The client interacts with the repository through a repoapi connection.


These distinctions are going to disappear in cubicweb 3.21 (if not before).

A repoapi connection is tied to a session in the repository. The connection and request objects are inaccessible from repository code / the session object is inaccessible from client code (theoretically at least).

The web interface provides a request class. That request object provides access to all cubicweb resources, eg:

  • the registry (which itself provides access to the schema and the configuration);
  • an underlying repoapi connection (when using req.execute, you actually call the repoapi);
  • other specific resources depending on the client type (url generation according to base url, form parameters, etc.).

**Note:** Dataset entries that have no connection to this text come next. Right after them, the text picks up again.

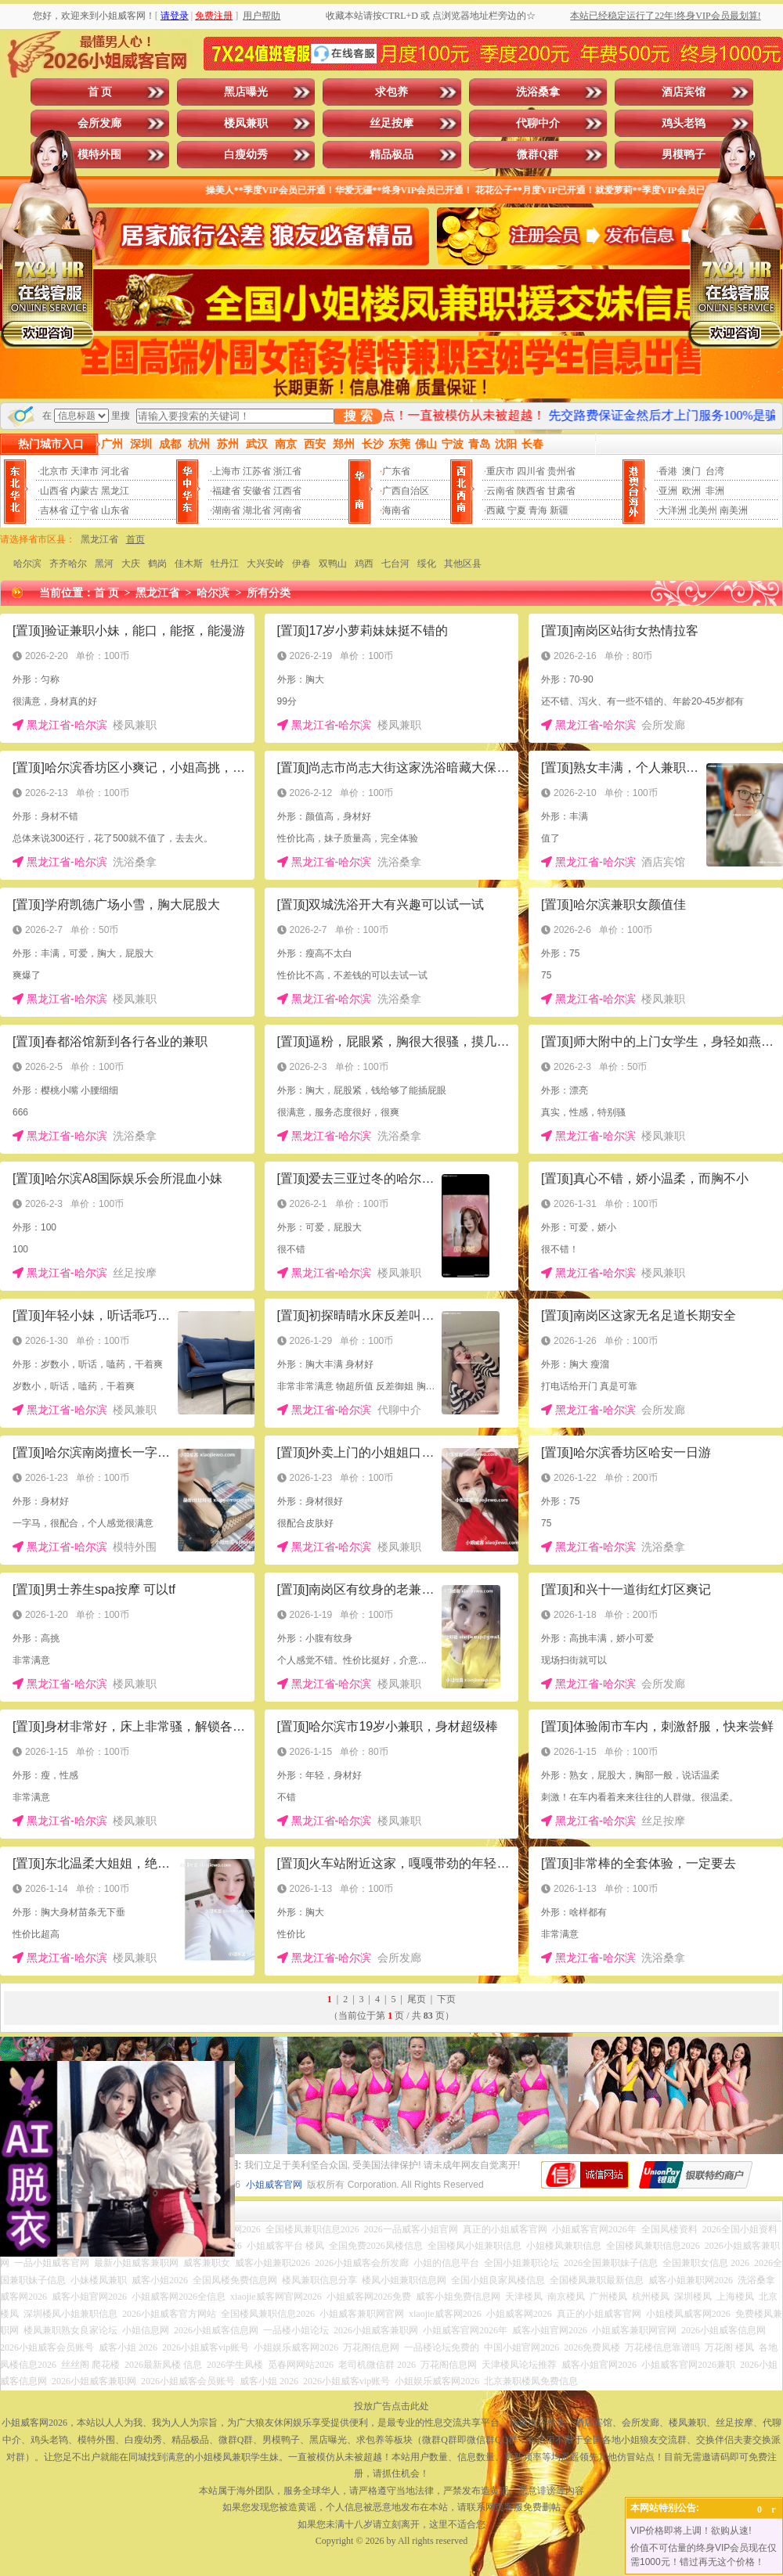 Image resolution: width=783 pixels, height=2576 pixels. Describe the element at coordinates (396, 510) in the screenshot. I see `海南省` at that location.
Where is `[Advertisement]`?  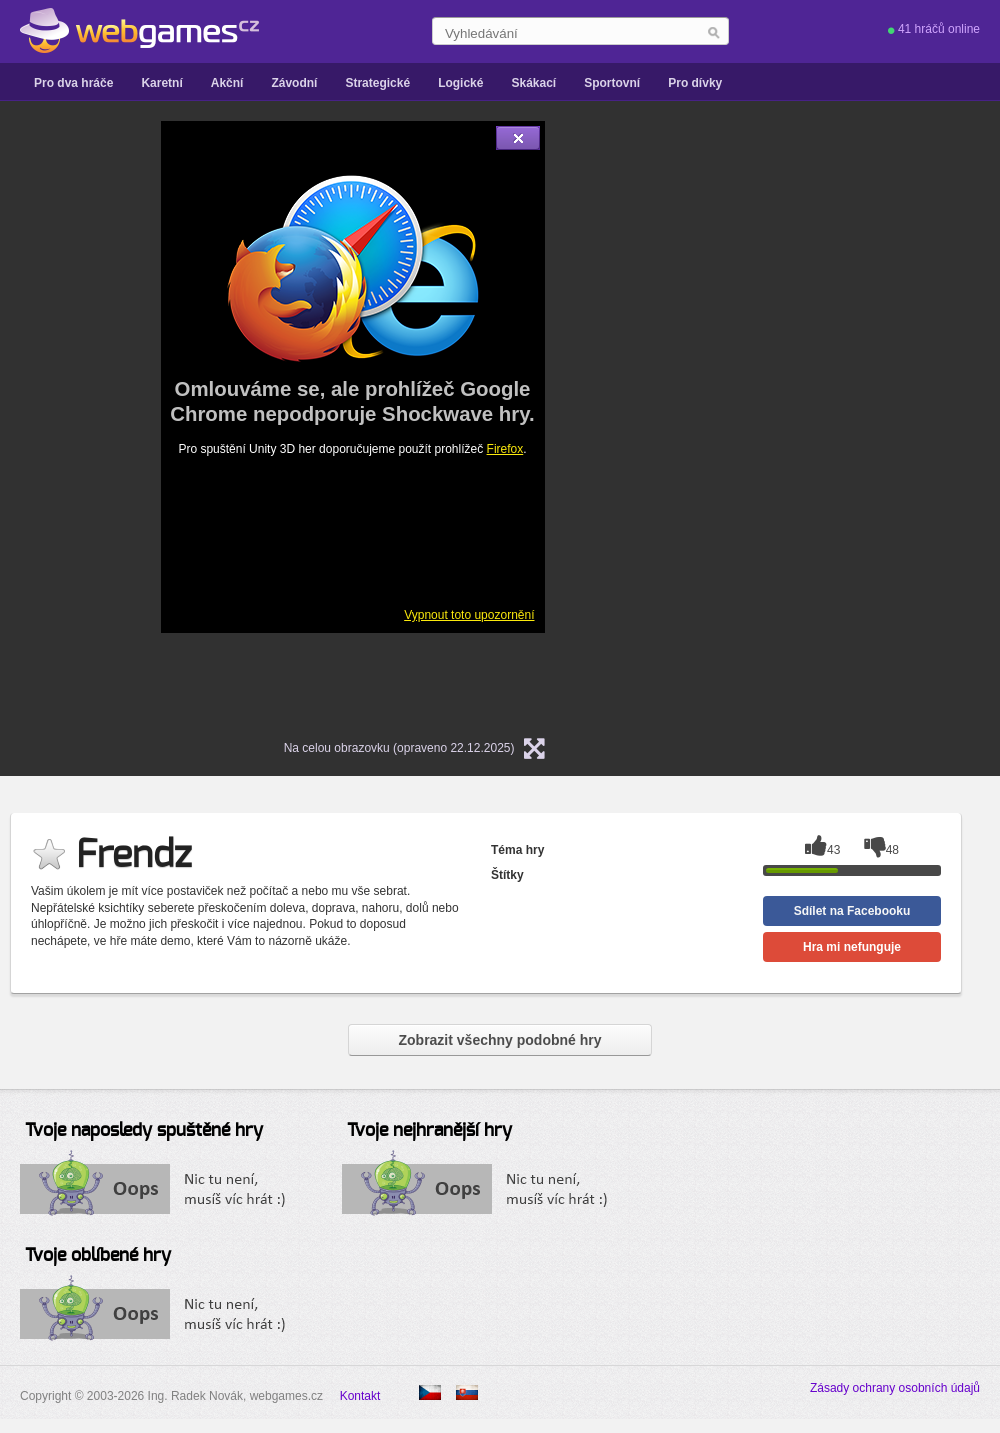 [Advertisement] is located at coordinates (757, 421).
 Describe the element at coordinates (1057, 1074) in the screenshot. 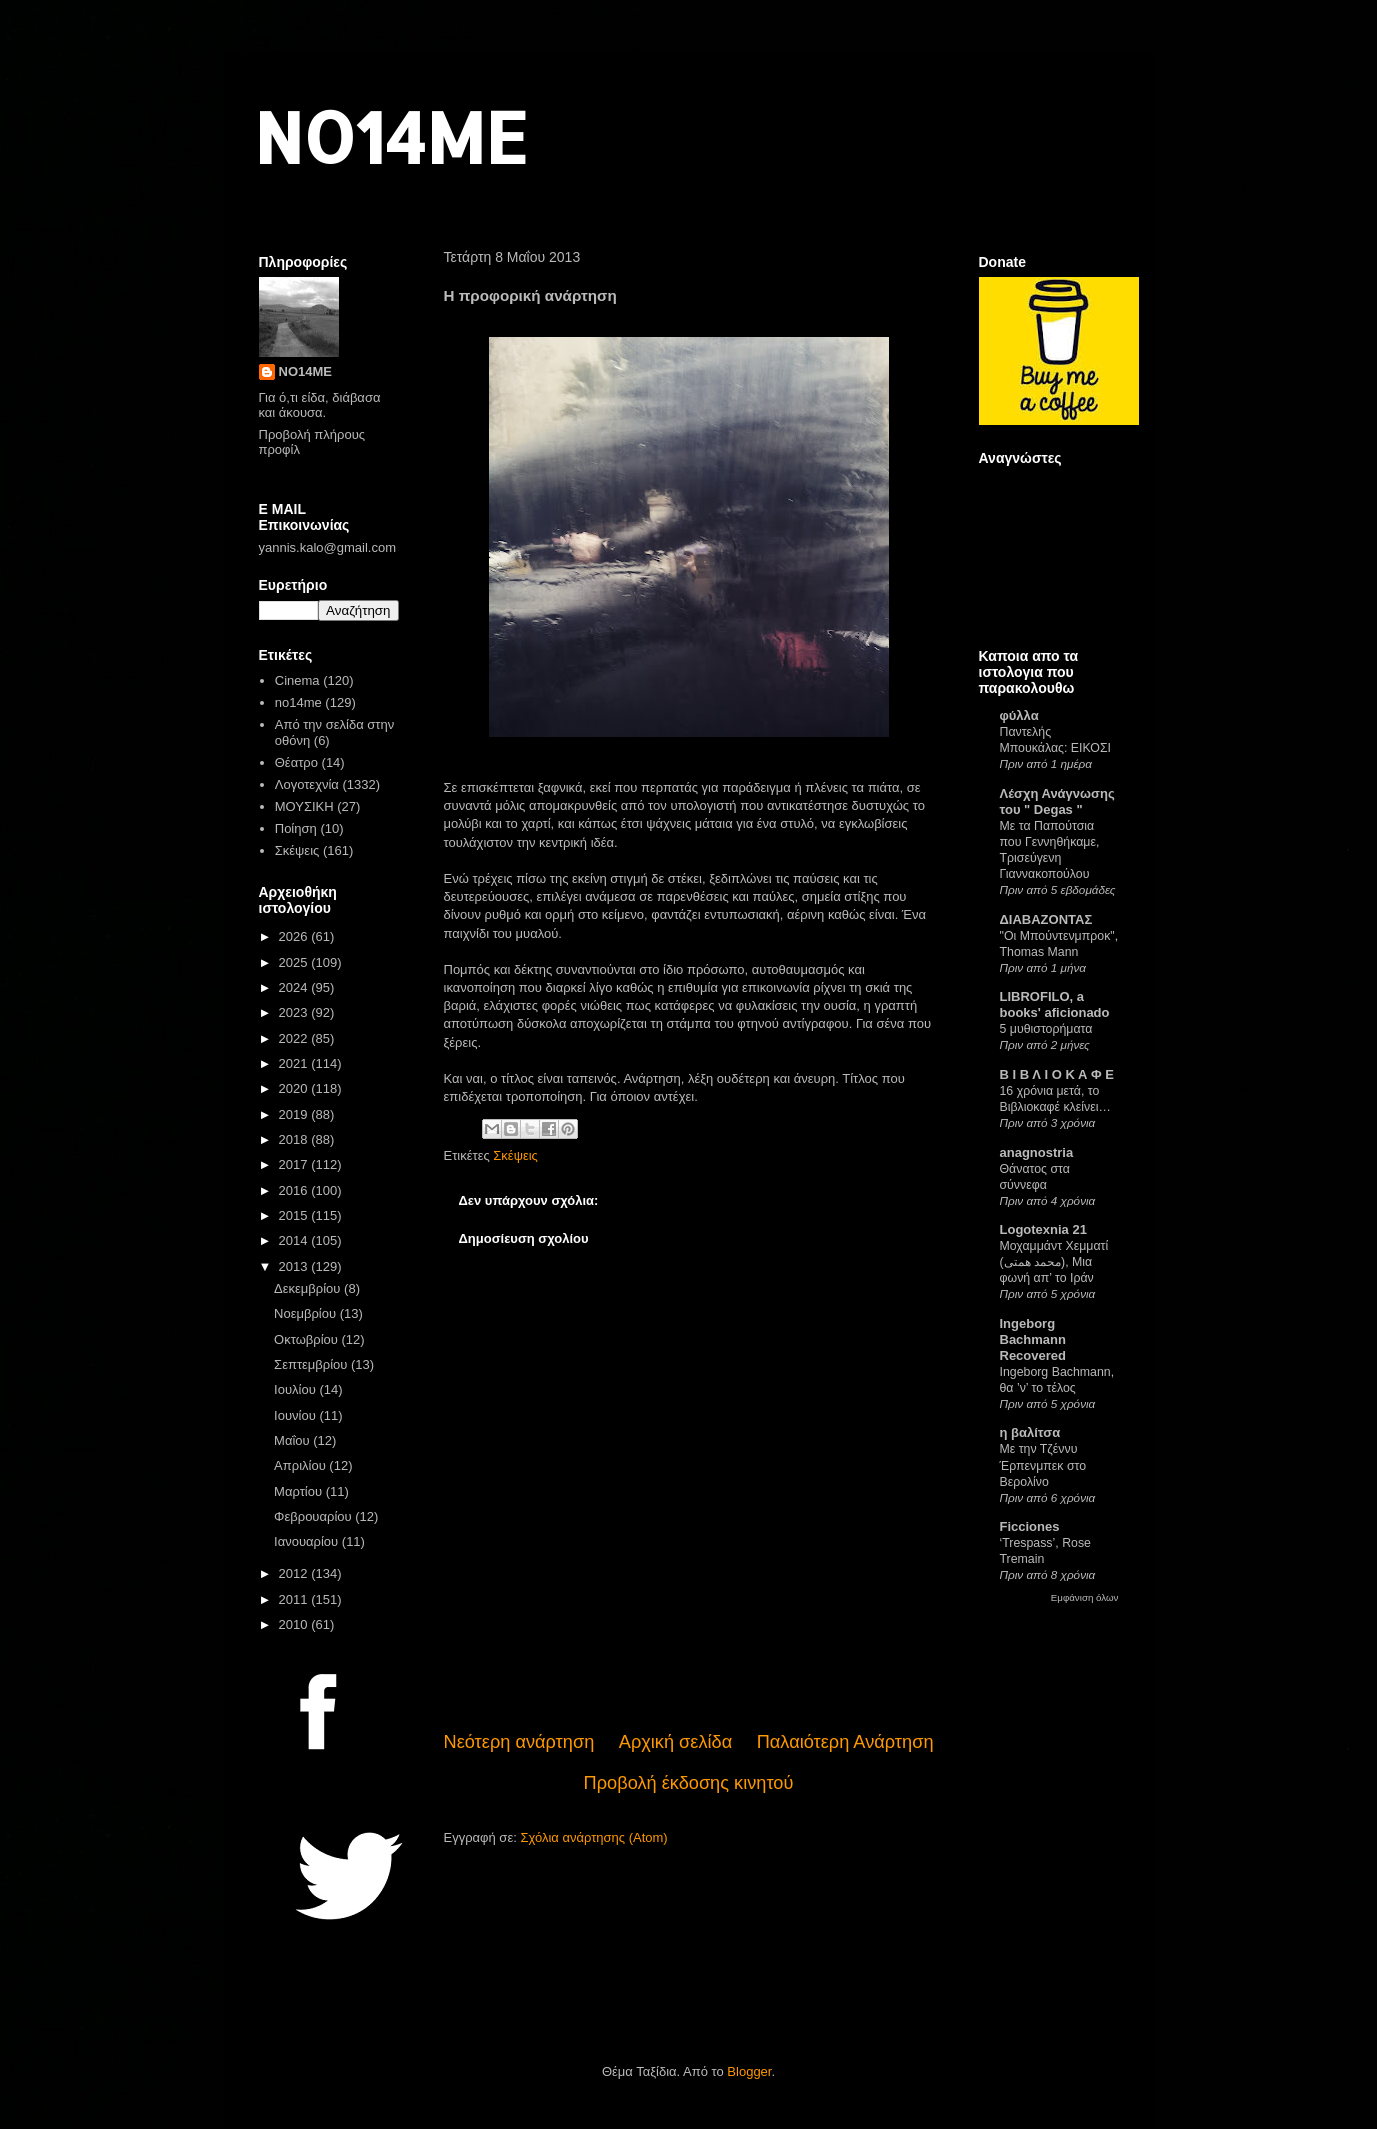 I see `Β Ι Β Λ Ι Ο Κ Α Φ Ε` at that location.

A session provides an api similar to a request regarding RQL execution and access to global resources (registry and all), but also has the following responsibilities:

  • handle transaction data, that will live during the time of a single transaction. This includes the database connections that will be used to execute RQL queries.
  • handle persistent data that may be used across different (web) requests
  • security and hooks control (not possible through a request)

7.8.1. The _cw attribute

The _cw attribute available on every application object provides access to all cubicweb resources, i.e.:

  • For code running on the client side (eg web interface view), _cw is a request instance.
  • For code running on the repository side (hooks and operation), _cw is a Connection or Session instance.

Beware some views may be called with a session (e.g. notifications) or with a request.

7.8.2. Request, session and transaction

In the web interface, an HTTP request is handled by a single request, which will be thrown away once the response is sent.

The web publisher handles the transaction:

  • commit / rollback is done automatically
  • you should not commit / rollback explicitly, except if you really need it

Let’s detail the process:

  1. an incoming RQL query comes from a client to the web stack
  2. the web stack opens an authenticated database connection for the request, which is associated to a user session
  3. the query is executed (through the repository connection)
  4. this query may trigger hooks. Hooks and operations may execute some rql queries through cnx.execute.
  5. the repository gets the result of the query in 1. If it was a RQL read query, the database connection is released. If it was a write query, the connection is then tied to the session until the transaction is commited or rolled back.
  6. results are sent back to the client

This implies several things:

  • when using a request, or code executed in hooks, this database connection handling is totally transparent
  • however, take care when writing tests: you are usually faking / testing both the server and the client side, so you have to decide when to use RepoAccess.client_cnx or RepoAccess.repo_cnx. Ask yourself “where will the code I want to test be running, client or repository side?”. The response is usually: use a repo (since the “client connection” concept is going away in a couple of releases).